*EXERCISE INPUTS:*
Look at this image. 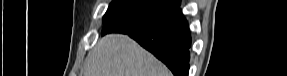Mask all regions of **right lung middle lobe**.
Here are the masks:
<instances>
[{
  "instance_id": "right-lung-middle-lobe-1",
  "label": "right lung middle lobe",
  "mask_w": 287,
  "mask_h": 76,
  "mask_svg": "<svg viewBox=\"0 0 287 76\" xmlns=\"http://www.w3.org/2000/svg\"><path fill=\"white\" fill-rule=\"evenodd\" d=\"M176 6L175 0H113L103 17L101 34L142 31Z\"/></svg>"
}]
</instances>
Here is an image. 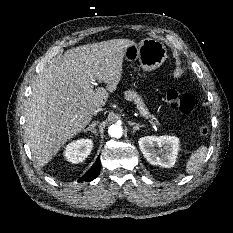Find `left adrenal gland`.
I'll return each instance as SVG.
<instances>
[{"mask_svg": "<svg viewBox=\"0 0 233 233\" xmlns=\"http://www.w3.org/2000/svg\"><path fill=\"white\" fill-rule=\"evenodd\" d=\"M129 124L131 126H133L132 133H135L137 130H139L141 127H143V125H139L138 123H135V122H129Z\"/></svg>", "mask_w": 233, "mask_h": 233, "instance_id": "left-adrenal-gland-1", "label": "left adrenal gland"}]
</instances>
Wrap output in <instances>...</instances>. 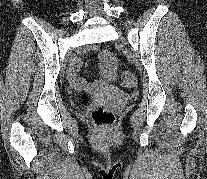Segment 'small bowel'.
I'll use <instances>...</instances> for the list:
<instances>
[{
    "mask_svg": "<svg viewBox=\"0 0 207 179\" xmlns=\"http://www.w3.org/2000/svg\"><path fill=\"white\" fill-rule=\"evenodd\" d=\"M88 51L96 53L98 56L100 79L89 83L85 79L78 78L77 71L82 65V60L78 58L74 60L72 64L67 82L69 87L76 90L98 91L116 80L118 76L119 61L109 50L101 49L98 46H91L88 48Z\"/></svg>",
    "mask_w": 207,
    "mask_h": 179,
    "instance_id": "small-bowel-1",
    "label": "small bowel"
}]
</instances>
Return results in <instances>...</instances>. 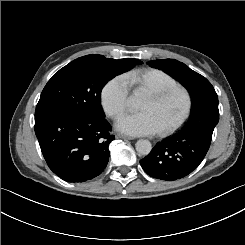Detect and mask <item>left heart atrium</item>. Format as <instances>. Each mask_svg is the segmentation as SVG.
Listing matches in <instances>:
<instances>
[{"label": "left heart atrium", "instance_id": "left-heart-atrium-1", "mask_svg": "<svg viewBox=\"0 0 245 245\" xmlns=\"http://www.w3.org/2000/svg\"><path fill=\"white\" fill-rule=\"evenodd\" d=\"M117 128L134 135L154 134L161 130L155 117L147 111L122 118L117 123Z\"/></svg>", "mask_w": 245, "mask_h": 245}]
</instances>
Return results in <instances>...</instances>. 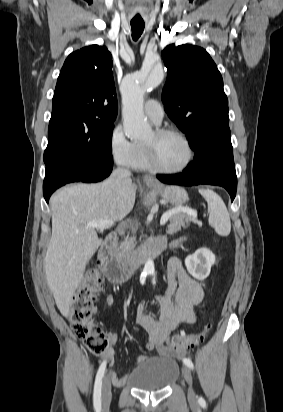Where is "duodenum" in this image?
I'll return each instance as SVG.
<instances>
[{
  "instance_id": "1",
  "label": "duodenum",
  "mask_w": 283,
  "mask_h": 412,
  "mask_svg": "<svg viewBox=\"0 0 283 412\" xmlns=\"http://www.w3.org/2000/svg\"><path fill=\"white\" fill-rule=\"evenodd\" d=\"M116 240V232L108 234L98 253V263L103 275L116 284L128 282L145 260L173 247L161 238L154 239L145 243L132 258L120 262L116 257Z\"/></svg>"
}]
</instances>
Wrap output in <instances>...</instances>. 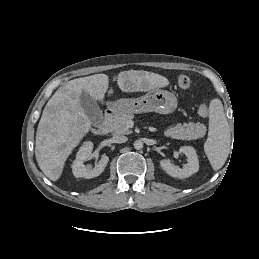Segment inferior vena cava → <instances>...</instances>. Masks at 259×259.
I'll use <instances>...</instances> for the list:
<instances>
[{
  "mask_svg": "<svg viewBox=\"0 0 259 259\" xmlns=\"http://www.w3.org/2000/svg\"><path fill=\"white\" fill-rule=\"evenodd\" d=\"M128 140L126 136L123 135H115L113 136L114 143H125Z\"/></svg>",
  "mask_w": 259,
  "mask_h": 259,
  "instance_id": "1",
  "label": "inferior vena cava"
}]
</instances>
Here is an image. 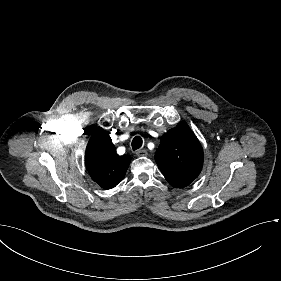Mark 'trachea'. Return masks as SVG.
<instances>
[{"mask_svg": "<svg viewBox=\"0 0 281 281\" xmlns=\"http://www.w3.org/2000/svg\"><path fill=\"white\" fill-rule=\"evenodd\" d=\"M142 144H143V140L140 136L134 137L132 142H131V146H132L133 151L141 148Z\"/></svg>", "mask_w": 281, "mask_h": 281, "instance_id": "3493384b", "label": "trachea"}]
</instances>
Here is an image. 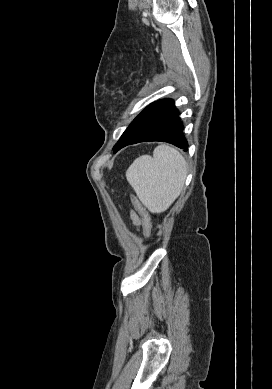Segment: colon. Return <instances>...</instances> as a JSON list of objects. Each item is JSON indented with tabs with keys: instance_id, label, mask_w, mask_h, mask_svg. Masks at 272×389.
Wrapping results in <instances>:
<instances>
[{
	"instance_id": "colon-1",
	"label": "colon",
	"mask_w": 272,
	"mask_h": 389,
	"mask_svg": "<svg viewBox=\"0 0 272 389\" xmlns=\"http://www.w3.org/2000/svg\"><path fill=\"white\" fill-rule=\"evenodd\" d=\"M134 205H135V208H136V210L141 218V221H142V224L144 227V231H145V236L149 238L151 236L152 230H153L151 217H150L149 213L147 212V210L142 206V204L136 198H134Z\"/></svg>"
}]
</instances>
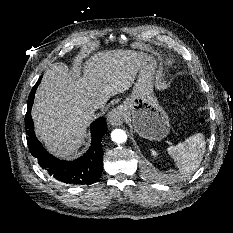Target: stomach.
Returning a JSON list of instances; mask_svg holds the SVG:
<instances>
[{
  "label": "stomach",
  "instance_id": "obj_1",
  "mask_svg": "<svg viewBox=\"0 0 233 233\" xmlns=\"http://www.w3.org/2000/svg\"><path fill=\"white\" fill-rule=\"evenodd\" d=\"M155 60L145 55L131 95L120 106L134 131L148 140H162L170 130L168 116L153 93Z\"/></svg>",
  "mask_w": 233,
  "mask_h": 233
}]
</instances>
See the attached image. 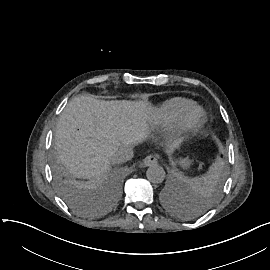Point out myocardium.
Listing matches in <instances>:
<instances>
[{"label": "myocardium", "mask_w": 270, "mask_h": 270, "mask_svg": "<svg viewBox=\"0 0 270 270\" xmlns=\"http://www.w3.org/2000/svg\"><path fill=\"white\" fill-rule=\"evenodd\" d=\"M204 121L205 111L203 108L199 106L191 108L173 132L176 143L181 144L185 142L191 134L197 131Z\"/></svg>", "instance_id": "f54148a6"}]
</instances>
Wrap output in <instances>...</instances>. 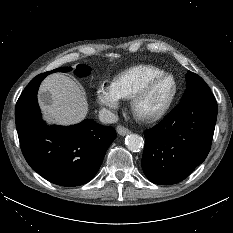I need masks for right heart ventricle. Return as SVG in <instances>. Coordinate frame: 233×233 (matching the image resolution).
Returning <instances> with one entry per match:
<instances>
[{"mask_svg": "<svg viewBox=\"0 0 233 233\" xmlns=\"http://www.w3.org/2000/svg\"><path fill=\"white\" fill-rule=\"evenodd\" d=\"M164 74V71L153 65H137L120 73L113 81L118 95L130 99L149 80Z\"/></svg>", "mask_w": 233, "mask_h": 233, "instance_id": "e07e8e85", "label": "right heart ventricle"}]
</instances>
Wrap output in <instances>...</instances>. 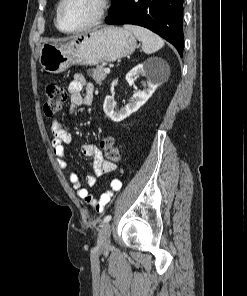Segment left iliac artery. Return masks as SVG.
<instances>
[{"label":"left iliac artery","mask_w":247,"mask_h":296,"mask_svg":"<svg viewBox=\"0 0 247 296\" xmlns=\"http://www.w3.org/2000/svg\"><path fill=\"white\" fill-rule=\"evenodd\" d=\"M111 218H112L111 215L105 216L104 219H103V223L109 222L111 220Z\"/></svg>","instance_id":"obj_1"}]
</instances>
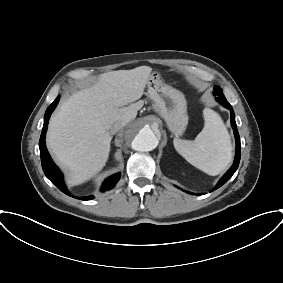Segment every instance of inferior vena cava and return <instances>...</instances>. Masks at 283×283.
<instances>
[{"instance_id": "inferior-vena-cava-1", "label": "inferior vena cava", "mask_w": 283, "mask_h": 283, "mask_svg": "<svg viewBox=\"0 0 283 283\" xmlns=\"http://www.w3.org/2000/svg\"><path fill=\"white\" fill-rule=\"evenodd\" d=\"M124 125H125V124H124L123 122H120V121L115 122V123L111 126V128H110V133H111V134H115V133L118 132L120 129H122Z\"/></svg>"}]
</instances>
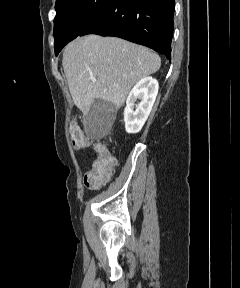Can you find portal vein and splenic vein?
<instances>
[{
    "label": "portal vein and splenic vein",
    "instance_id": "portal-vein-and-splenic-vein-1",
    "mask_svg": "<svg viewBox=\"0 0 240 288\" xmlns=\"http://www.w3.org/2000/svg\"><path fill=\"white\" fill-rule=\"evenodd\" d=\"M96 80H97L96 78H92V81H93V82H96Z\"/></svg>",
    "mask_w": 240,
    "mask_h": 288
}]
</instances>
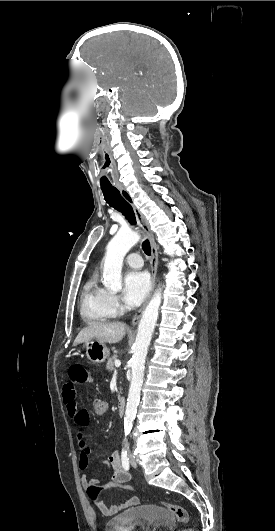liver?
Wrapping results in <instances>:
<instances>
[{
  "label": "liver",
  "instance_id": "6515ba94",
  "mask_svg": "<svg viewBox=\"0 0 275 531\" xmlns=\"http://www.w3.org/2000/svg\"><path fill=\"white\" fill-rule=\"evenodd\" d=\"M126 331L123 323H89L88 327L78 333L73 347L80 343H87L91 339H97L100 343H119Z\"/></svg>",
  "mask_w": 275,
  "mask_h": 531
}]
</instances>
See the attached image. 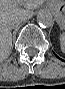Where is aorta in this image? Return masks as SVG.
Listing matches in <instances>:
<instances>
[{"instance_id": "1", "label": "aorta", "mask_w": 65, "mask_h": 89, "mask_svg": "<svg viewBox=\"0 0 65 89\" xmlns=\"http://www.w3.org/2000/svg\"><path fill=\"white\" fill-rule=\"evenodd\" d=\"M36 19H37V23L42 28H50L54 24V17L52 13L47 9L40 10L37 14Z\"/></svg>"}]
</instances>
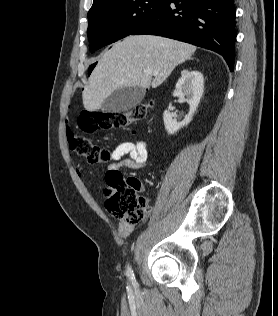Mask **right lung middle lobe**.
Returning <instances> with one entry per match:
<instances>
[{
	"label": "right lung middle lobe",
	"mask_w": 278,
	"mask_h": 316,
	"mask_svg": "<svg viewBox=\"0 0 278 316\" xmlns=\"http://www.w3.org/2000/svg\"><path fill=\"white\" fill-rule=\"evenodd\" d=\"M164 1L108 0L92 7L88 13L87 31L90 51L131 35L158 11Z\"/></svg>",
	"instance_id": "1"
}]
</instances>
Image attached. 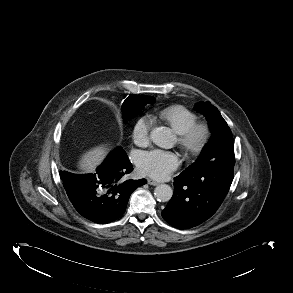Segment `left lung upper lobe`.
<instances>
[{"label": "left lung upper lobe", "mask_w": 293, "mask_h": 293, "mask_svg": "<svg viewBox=\"0 0 293 293\" xmlns=\"http://www.w3.org/2000/svg\"><path fill=\"white\" fill-rule=\"evenodd\" d=\"M195 108L207 116L213 136L211 142L203 149L199 158L186 170H220L228 166L234 167L233 136L226 121L218 109L208 101L198 102Z\"/></svg>", "instance_id": "left-lung-upper-lobe-1"}]
</instances>
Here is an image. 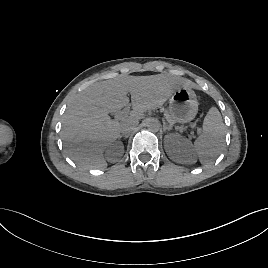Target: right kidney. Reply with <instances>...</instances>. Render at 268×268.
<instances>
[{"label": "right kidney", "instance_id": "1", "mask_svg": "<svg viewBox=\"0 0 268 268\" xmlns=\"http://www.w3.org/2000/svg\"><path fill=\"white\" fill-rule=\"evenodd\" d=\"M123 153V143L120 141H116L108 146L107 150L105 151V157L109 162L115 163L120 160V158L123 156Z\"/></svg>", "mask_w": 268, "mask_h": 268}]
</instances>
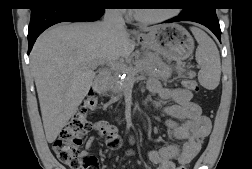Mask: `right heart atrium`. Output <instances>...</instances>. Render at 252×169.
<instances>
[{
	"label": "right heart atrium",
	"mask_w": 252,
	"mask_h": 169,
	"mask_svg": "<svg viewBox=\"0 0 252 169\" xmlns=\"http://www.w3.org/2000/svg\"><path fill=\"white\" fill-rule=\"evenodd\" d=\"M113 11L119 16H127V9H113Z\"/></svg>",
	"instance_id": "right-heart-atrium-1"
}]
</instances>
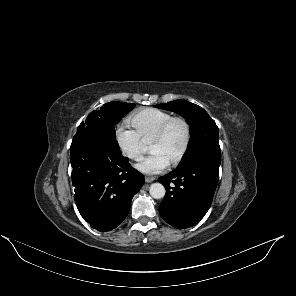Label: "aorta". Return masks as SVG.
Segmentation results:
<instances>
[{
    "label": "aorta",
    "instance_id": "1",
    "mask_svg": "<svg viewBox=\"0 0 296 296\" xmlns=\"http://www.w3.org/2000/svg\"><path fill=\"white\" fill-rule=\"evenodd\" d=\"M165 188L161 183H153L150 186L149 193L154 199H161L165 196Z\"/></svg>",
    "mask_w": 296,
    "mask_h": 296
}]
</instances>
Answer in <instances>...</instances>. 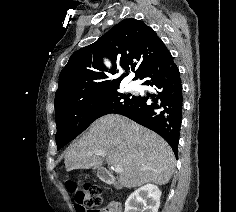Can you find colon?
<instances>
[{
  "label": "colon",
  "instance_id": "obj_1",
  "mask_svg": "<svg viewBox=\"0 0 236 212\" xmlns=\"http://www.w3.org/2000/svg\"><path fill=\"white\" fill-rule=\"evenodd\" d=\"M67 187L73 194L79 212H100L101 189L90 181H69Z\"/></svg>",
  "mask_w": 236,
  "mask_h": 212
}]
</instances>
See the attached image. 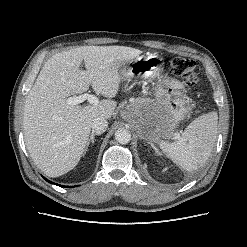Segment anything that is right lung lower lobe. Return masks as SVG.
<instances>
[{
    "instance_id": "98d812e1",
    "label": "right lung lower lobe",
    "mask_w": 247,
    "mask_h": 247,
    "mask_svg": "<svg viewBox=\"0 0 247 247\" xmlns=\"http://www.w3.org/2000/svg\"><path fill=\"white\" fill-rule=\"evenodd\" d=\"M46 181H48L49 183H52V184H55V183H53V182H51V181H49V180H47V179H45ZM57 185V184H56ZM59 186H61V187H64V186H62V185H59ZM66 187V186H65Z\"/></svg>"
}]
</instances>
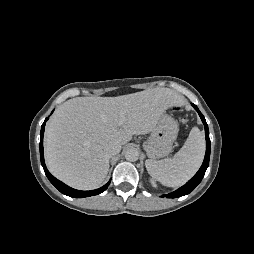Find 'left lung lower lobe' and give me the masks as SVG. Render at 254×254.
I'll list each match as a JSON object with an SVG mask.
<instances>
[{
    "label": "left lung lower lobe",
    "mask_w": 254,
    "mask_h": 254,
    "mask_svg": "<svg viewBox=\"0 0 254 254\" xmlns=\"http://www.w3.org/2000/svg\"><path fill=\"white\" fill-rule=\"evenodd\" d=\"M194 109L198 112L204 126H205V136H206V154L205 158L203 161L202 166L200 167L199 171L194 175L193 178H191L184 186L180 187L176 191L169 193V194H164L163 197L167 198H177L180 196H184L192 192L196 186L201 182L202 178L204 177V174L206 172V169L209 165V159H210V139H209V130H208V125L206 123V120L202 113L199 111L196 105L192 104Z\"/></svg>",
    "instance_id": "0a47b994"
}]
</instances>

*PROBLEM TO SOLVE:* Reproduce, word for word, the lines from the one containing "Find 'left lung" to the end of the material, both ends included. No picture is copied.

*PROBLEM SOLUTION:*
Find 'left lung lower lobe' and give me the masks as SVG. Render at 254×254.
I'll list each match as a JSON object with an SVG mask.
<instances>
[{
    "label": "left lung lower lobe",
    "mask_w": 254,
    "mask_h": 254,
    "mask_svg": "<svg viewBox=\"0 0 254 254\" xmlns=\"http://www.w3.org/2000/svg\"><path fill=\"white\" fill-rule=\"evenodd\" d=\"M194 109L198 112L204 126H205V136H206V154L205 158L203 161L202 166L200 167L199 171L194 175L193 178H191L184 186L180 187L176 191L169 193V194H164L163 197L167 198H177L180 196H184L192 192L196 186L201 182L202 178L204 177V174L206 172V169L209 165V159H210V139H209V130H208V125L206 123V120L202 113L199 111L196 105L192 104Z\"/></svg>",
    "instance_id": "0a47b994"
}]
</instances>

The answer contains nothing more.